The particular weeds Jesus was talking about in this parable were, at a certain stage, indistinguishable from the wheat and often entangled with it. They could only safely be separated from one another at harvest time.

Why doesn’t God harvest his wheat and burn up the weeds right now? Again, human beings, unlike weeds, have free choice. God is continuing to give us the opportunity to freely come to him. As it says in 2 Peter 3:9, “The Lord is not slow in keeping his promise, as some understand slowness. He is patient with you, not wanting anyone to perish, but everyone to come to repentance.”

Right now we all have a window of grace opened to us. There will come a time, however, when that window of grace will close. God is like a good teacher. He knows when giving a student another chance at an exam will do some good, and he knows when it won’t. There will come a day when the Lord knows that giving us more chances to repent won’t do any good. On that day the weeds will be pulled up and burned in the fire. And in that day the righteous will shine like the sun.

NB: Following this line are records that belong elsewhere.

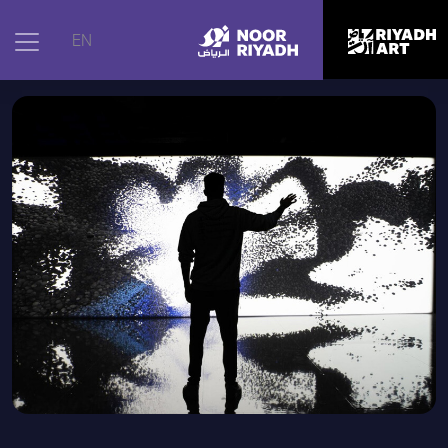
الرئيسية
|
الأعمال الفنية
|
عندما يأتي الغد – الجزء الأول
EN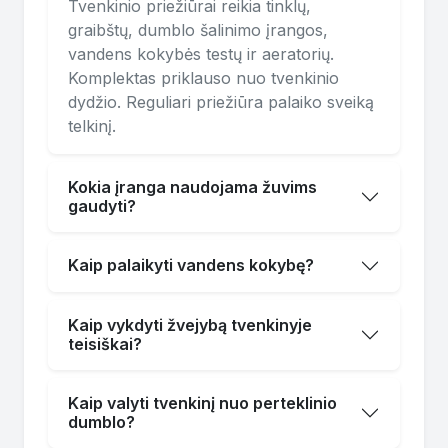
Tvenkinio priežiūrai reikia tinklų,
graibštų, dumblo šalinimo įrangos,
vandens kokybės testų ir aeratorių.
Komplektas priklauso nuo tvenkinio
dydžio. Reguliari priežiūra palaiko sveiką
telkinį.
Kokia įranga naudojama žuvims
gaudyti?
Kaip palaikyti vandens kokybę?
Kaip vykdyti žvejybą tvenkinyje
teisiškai?
Kaip valyti tvenkinį nuo perteklinio
dumblo?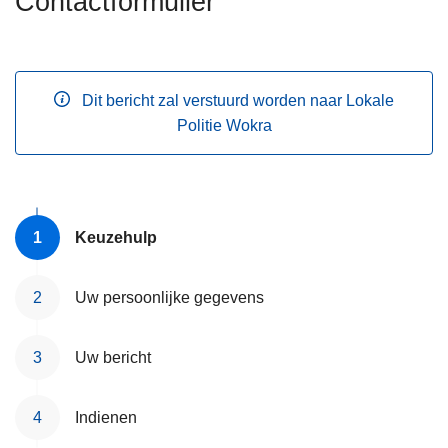
Contactformulier
n
h
o
u
Dit bericht zal verstuurd worden naar Lokale
d
Politie Wokra
g
a
a
n
Keuzehulp
Uw persoonlijke gegevens
Uw bericht
Indienen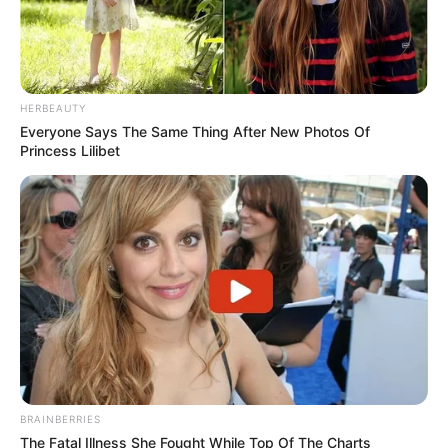
HERBEAUTY
Everyone Says The Same Thing After New Photos Of
Princess Lilibet
BRAINBERRIES
The Fatal Illness She Fought While Top Of The Charts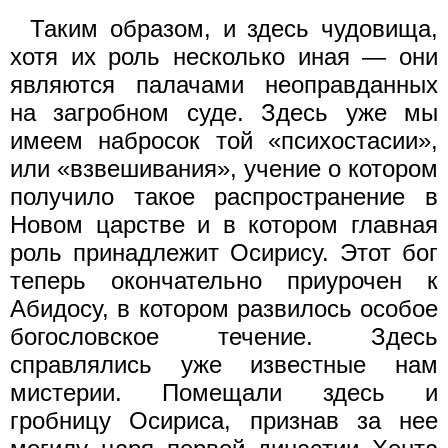
Таким образом, и здесь чудовища,
хотя их роль несколько иная — они
являются палачами неоправданных
на загробном суде. Здесь уже мы
имеем набросок той «психостасии»,
или «взвешивания», учение о котором
получило такое распространение в
Новом царстве и в котором главная
роль принадлежит Осирису. Этот бог
теперь окончательно приурочен к
Абидосу, в котором развилось особое
богословское течение. Здесь
справлялись уже известные нам
мистерии. Помещали здесь и
гробницу Осириса, признав за нее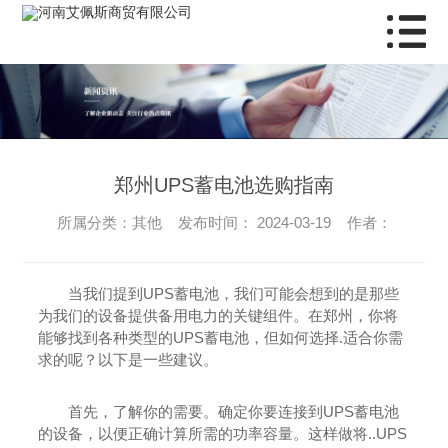
郑州UPS蓄电池选购指南
所属分类：其他 发布时间： 2024-03-19 作者：
当我们提到UPS蓄电池，我们可能会想到的是那些
为我们的设备提供备用电力的关键组件。在郑州，你将
能够找到各种类型的UPS蓄电池，但如何选择.适合你需
求的呢？以下是一些建议。
首先，了解你的需要。确定你要连接到UPS蓄电池
的设备，以便正确计算所需的功率容量。这样做将..UPS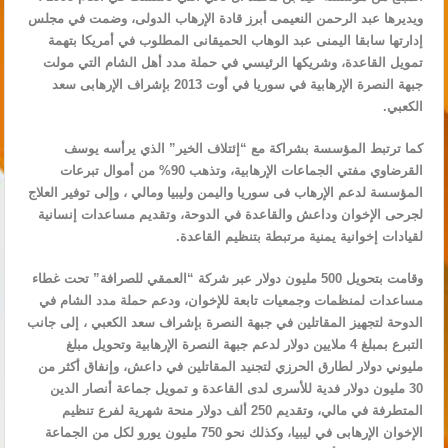
ويديرها عبد الرحمن النعيمى أبرز قادة الإرهاب الدولى، وضمت في مجلس
إدارتها سابقا اليمنى عبد الوهاب الحميقانى المطلوب في أمريكا بتهمة
تمويل القاعدة، وشريكها الرئيسي في حملة مدد أهل الشام التي مولت
جبهة النصرة الإرهابية في سوريا في أوت 2013 بإشراف الإرهابى سعد
الكعبي.
كما ترتبط المؤسسة بشراكة مع “إئتلاف الخير” الذي يرأسه يوسف
القرضاوي مفتي الجماعات الإرهابية، وتذهب 90% من أموال تبرعات
المؤسسة لدعم الإرهاب فى سوريا واليمن وليبيا ومالي ، وإلى توفير العلاج
لجرحى الإخوان وداعش والقاعدة في الدوحة، وتقديم مساعدات إنسانية
لقيادات إخوانية يمنية مرتبطة بتنظيم القاعدة.
وقامت بتحويل 500 مليون دولار عبر شركة “العمقي للصرافة” تحت غطاء
مساعدات لمنظمات وجمعيات تابعة للإخوان، ودعم حملة مدد الشام في
الدوحة لتجهيز المقاتلين في جبهة النصرة بإشراف سعد الكعبي ، إلى جانب
التبرع بمبلغ 4 ملايين دولار لدعم جبهة النصرة الإرهابية وتحويل مبلغ
مليوني دولار لطارق الحرزي لتجنيد المقاتلين في داعش، وإنفاق أكثر من
30 مليون دولار فدية للأسرى لدى القاعدة و تمويل جماعة أنصار الدين
المتطرفة في مالي، وتقديم 250 ألف دولار منحة شهرية لفرع تنظيم
الإخوان الإرهابى في ليبيا، وكذلك نحو 750 مليون يورو لكل من الجماعة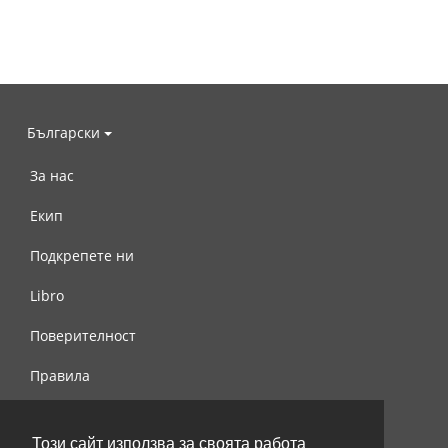
Български
За нас
Екип
Подкрепете ни
Libro
Поверителност
Правила
Свържете се с нас
Този сайт използва за своята работа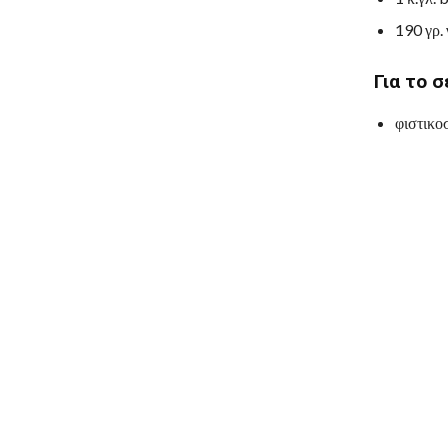
190 γρ.
Για το σ
φιστικο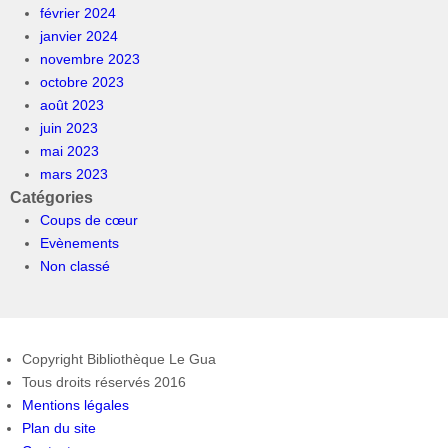
février 2024
janvier 2024
novembre 2023
octobre 2023
août 2023
juin 2023
mai 2023
mars 2023
Catégories
Coups de cœur
Evènements
Non classé
Copyright Bibliothèque Le Gua
Tous droits réservés 2016
Mentions légales
Plan du site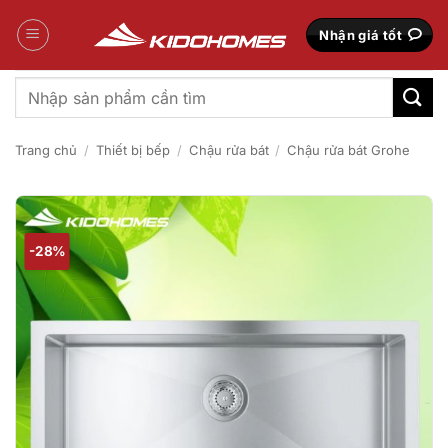
Bỏ
qua
Nhận giá tốt
nội
dung
Tìm
kiếm:
Trang chủ
/
Thiết bị bếp
/
Chậu rửa bát
/
Chậu rửa bát Grohe
-28%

C. S. Lewis once said in a sermon, “It is a serious thing to live in a society of possible gods and goddesses, to remember that the dullest and most uninteresting person you can talk to may one day be a creature which, if you saw it now, you would be strongly tempted to worship, or else a horror and a corruption such as you now meet, if at all, only in a nightmare. All day long we are, in some degree, helping each other to one or other of these destinations.” (The Weight of Glory)

Which destination are each of us headed to? And which one are we helping others toward as we wait for the consummation of the kingdom?